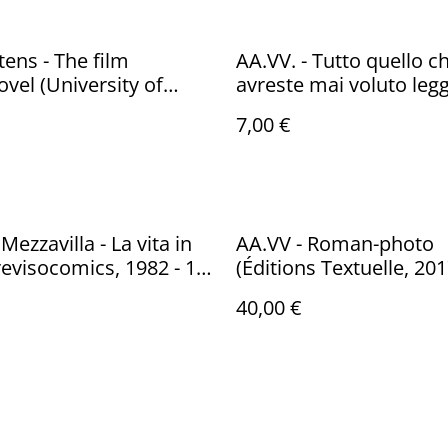
tens - The film
AA.VV. - Tutto quello c
vel (University of
avreste mai voluto leg
ress, 2019 - 1a ed.)
rileggere sul fotoroma
7,00 €
(Comma 22, Bologna 20
ed.)
Mezzavilla - La vita in
AA.VV - Roman-photo
revisocomics, 1982 - 1a
(Éditions Textuelle, 201
ed.)
40,00 €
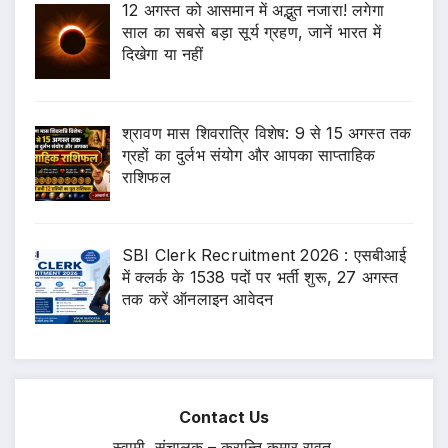
12 अगस्त को आसमान में अद्भुत नजारा! लगेगा
साल का सबसे बड़ा सूर्य ग्रहण, जानें भारत में
दिखेगा या नहीं
श्रावण मास शिवरात्रि विशेष: 9 से 15 अगस्त तक
ग्रहों का दुर्लभ संयोग और आपका साप्ताहिक
राशिफल
SBI Clerk Recruitment 2026 : एसबीआई
में क्लर्क के 1538 पदों पर भर्ती शुरू, 27 अगस्त
तक करें ऑनलाइन आवेदन
Contact Us
स्वामी, संचालक – क्रान्ति कुमार रावत,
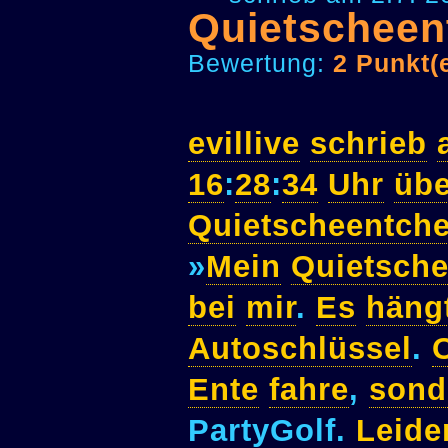
Quietscheen
Bewertung:
2 Punkt(
evillive
schrieb
16
:
28
:
34
Uhr
übe
Quietscheentch
»
Mein
Quietsch
bei
mir
.
Es
häng
Autoschlüssel
.
Ente
fahre
,
sond
PartyGolf.
Leide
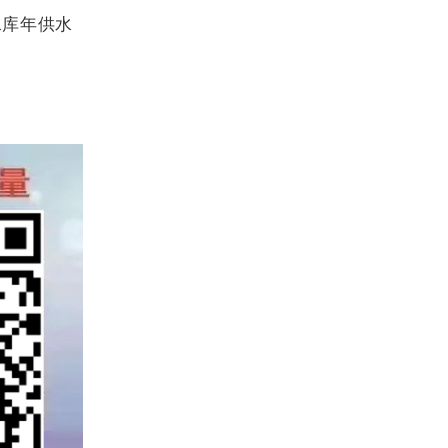
水库年供水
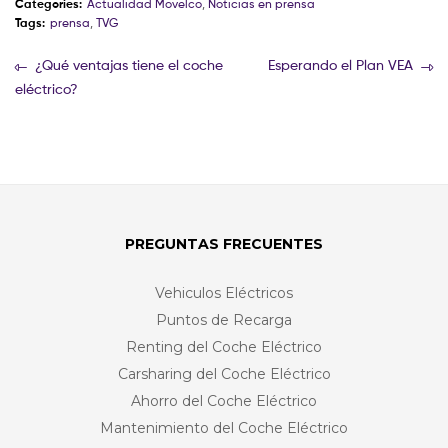
Categories:
Actualidad Movelco
,
Noticias en prensa
Tags:
prensa
,
TVG
¿Qué ventajas tiene el coche
Esperando el Plan VEA
eléctrico?
PREGUNTAS FRECUENTES
Vehiculos Eléctricos
Puntos de Recarga
Renting del Coche Eléctrico
Carsharing del Coche Eléctrico
Ahorro del Coche Eléctrico
Mantenimiento del Coche Eléctrico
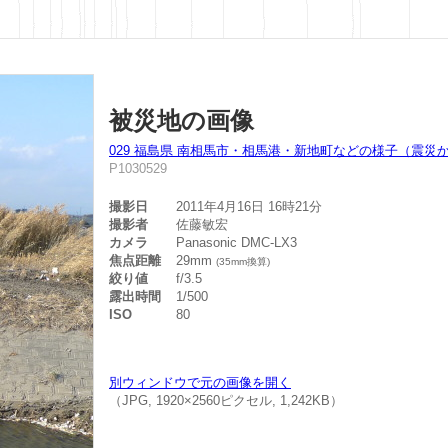
被災地の画像
029 福島県 南相馬市・相馬港・新地町などの様子（震災か
P1030529
撮影日
2011年4月16日 16時21分
撮影者
佐藤敏宏
カメラ
Panasonic DMC-LX3
焦点距離
29mm
(35mm換算)
絞り値
f/3.5
露出時間
1/500
ISO
80
別ウィンドウで元の画像を開く
（JPG, 1920×2560ピクセル, 1,242KB）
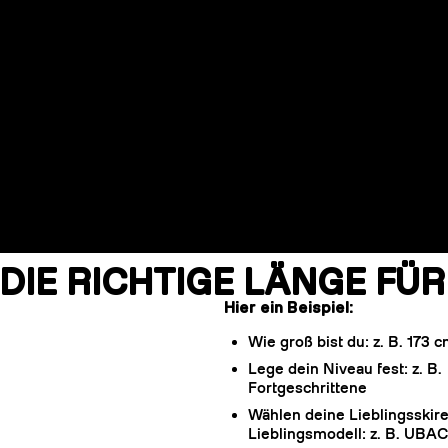
DIE RICHTIGE LÄNGE FÜR
Hier ein Beispiel:
Wie groß bist du: z. B. 173 
Lege dein Niveau fest: z. B.
Fortgeschrittene
Wählen deine Lieblingsskir
Lieblingsmodell: z. B. UBA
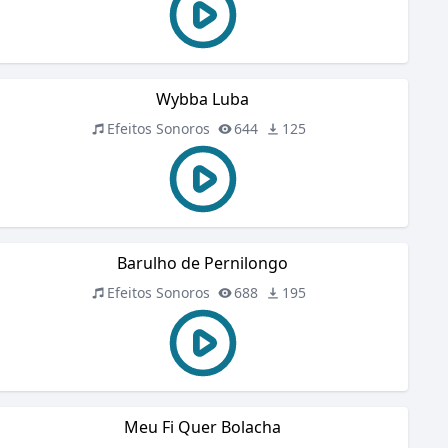
Wybba Luba
Efeitos Sonoros
644
125
Barulho de Pernilongo
Efeitos Sonoros
688
195
Meu Fi Quer Bolacha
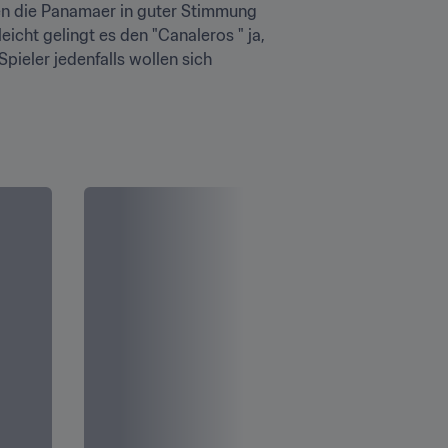
en die Panamaer in guter Stimmung 
icht gelingt es den "Canaleros " ja, 
ieler jedenfalls wollen sich 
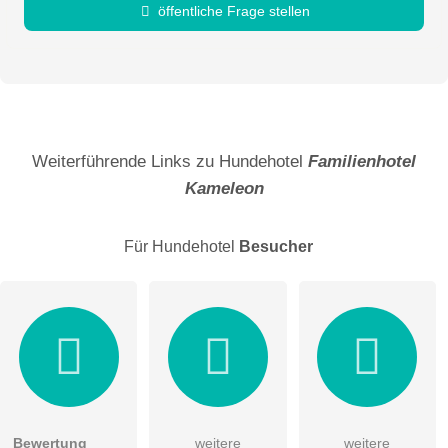
öffentliche Frage stellen
Vorname
Name
Weiterführende Links zu Hundehotel
Familienhotel
Kameleon
E-Mail-Adresse (wird nicht veröffentlicht)
Für Hundehotel
Besucher
Hiermit akzeptiere ich die
AGB
.
Bewertung
weitere
weitere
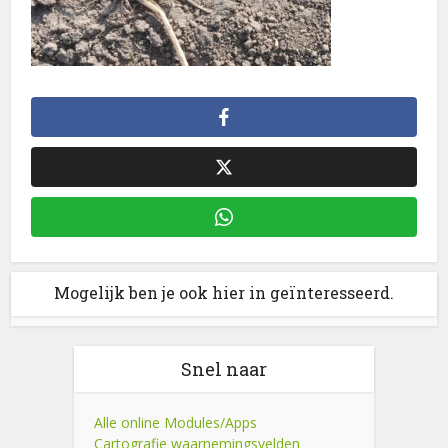
Mogelijk ben je ook hier in geïnteresseerd.
Snel naar
Alle online Modules/Apps
Cartografie waarnemingsvelden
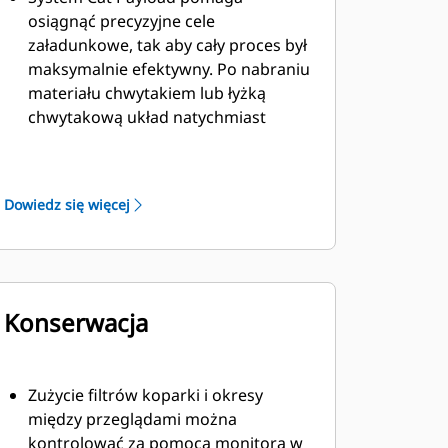
osiągnąć precyzyjne cele
załadunkowe, tak aby cały proces był
maksymalnie efektywny. Po nabraniu
materiału chwytakiem lub łyżką
chwytakową układ natychmiast
oszacuje jego masę bez
wykonywania obrotu.
TM
VisionLink
zapewnia wgląd w
Dowiedz się więcej
użyteczne dane ze wszystkich
zasobów – niezależnie od wielkości
floty czy producenta sprzętu. * Dane
ze sprzętu można przeglądać na
komputerze stacjonarnym lub
Konserwacja
urządzeniu mobilnym, aby
zmaksymalizować czas efektywnej
pracy i optymalizować zasoby.
Zużycie filtrów koparki i okresy
Konfigurowalne pulpity pokazują
między przeglądami można
informacje takie jak liczba
kontrolować za pomocą monitora w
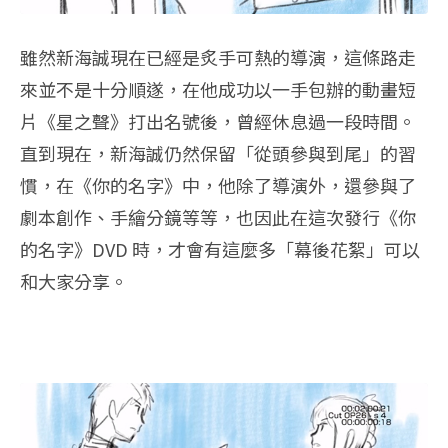
雖然新海誠現在已經是炙手可熱的導演，這條路走
來並不是十分順遂，在他成功以一手包辦的動畫短
片《星之聲》打出名號後，曾經休息過一段時間。
直到現在，新海誠仍然保留「從頭參與到尾」的習
慣，在《你的名字》中，他除了導演外，還參與了
劇本創作、手繪分鏡等等，也因此在這次發行《你
的名字》DVD 時，才會有這麼多「幕後花絮」可以
和大家分享。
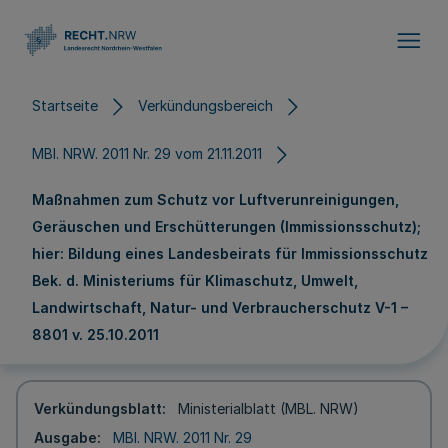
Direkt zum Inhalt
Startseite
Verkündungsbereich
MBl. NRW. 2011 Nr. 29 vom 21.11.2011
Maßnahmen zum Schutz vor Luftverunreinigungen,
Geräuschen und Erschütterungen (Immissionsschutz);
hier: Bildung eines Landesbeirats für Immissionsschutz
Bek. d. Ministeriums für Klimaschutz, Umwelt,
Landwirtschaft, Natur- und Verbraucherschutz V-1 –
8801 v. 25.10.2011
Verkündungsblatt
Ministerialblatt (MBL. NRW)
Ausgabe
MBl. NRW. 2011 Nr. 29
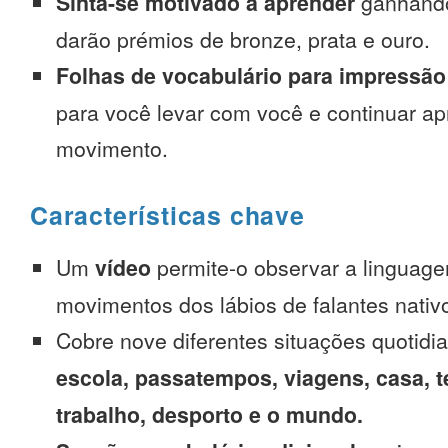
Sinta-se motivado a aprender
ganhando
darão prémios de bronze, prata e ouro.
Folhas de vocabulário para impressão
para você levar com você e continuar 
movimento.
Características chave
Um
vídeo
permite-o observar a linguage
movimentos dos lábios de falantes nativ
Cobre nove diferentes situações quotidi
escola, passatempos, viagens, casa, t
trabalho, desporto e o mundo.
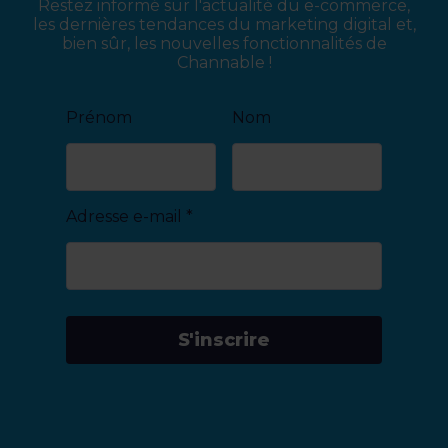
Restez informé sur l'actualité du e-commerce,
les dernières tendances du marketing digital et,
bien sûr, les nouvelles fonctionnalités de
Channable !
Prénom
Nom
Adresse e-mail
*
S'inscrire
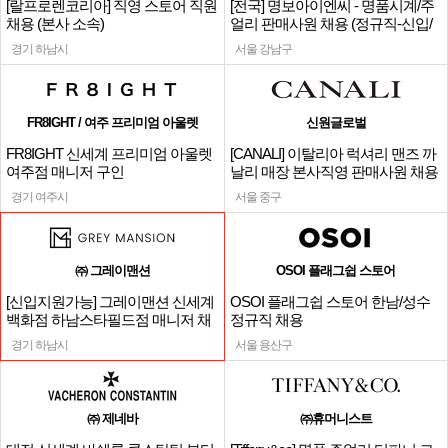
[랄프로렌코리아] 직영 스토어 직원
[전국] 명보아이엔씨 - 명품시계/주
채용 (본사 소속)
얼리 판매사원 채용 (정규직-신입/
경력)
경기 하남시
서울 강남구
FR8IGHT / 여주 프리미엄 아울렛
신원글로벌
FR8IGHT 신세계 프리미엄 아울렛
[CANALI] 이탈리아 럭셔리 맨즈 까
여주점 매니저 구인
날리 매장 본사직영 판매사원 채용
경기 여주시
서울 중구
㈜ 그레이맨션
OSOI 플래그쉽 스토어
[신입지원가능] 그레이맨션 신세계
OSOI 플래그쉽 스토어 한남/성수
백화점 하남스타필드점 매니저 채
정규직 채용
용
경기 하남시
서울 용산구
㈜ 제네바
㈜휴머니스트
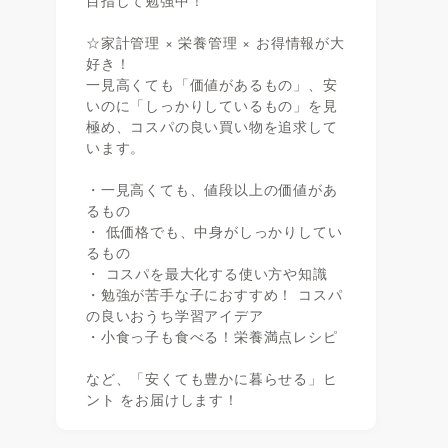
目指して勉強中！
☆家計管理 × 栄養管理 × お得情報が大
好き！
一見高くても「価値があるもの」、安
いのに「しっかりしているもの」を見
極め、コスパの良い買い物を追求して
います。
・一見高くても、値段以上の価値があ
るもの
・ 低価格でも、中身がしっかりしてい
るもの
・ コスパを最大化する使い方や知識
・勉強が苦手な子におすすめ！ コスパ
の良いおうち学習アイデア
・小食っ子も食べる！栄養満点レシピ
など、「安くても豊かに暮らせる」ヒ
ント をお届けします！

● ● ●

Brief: Lines from the records above that hold "para" are the ones to list.

Your response:
Folhas de vocabulário para impressão
para você levar com você e continuar 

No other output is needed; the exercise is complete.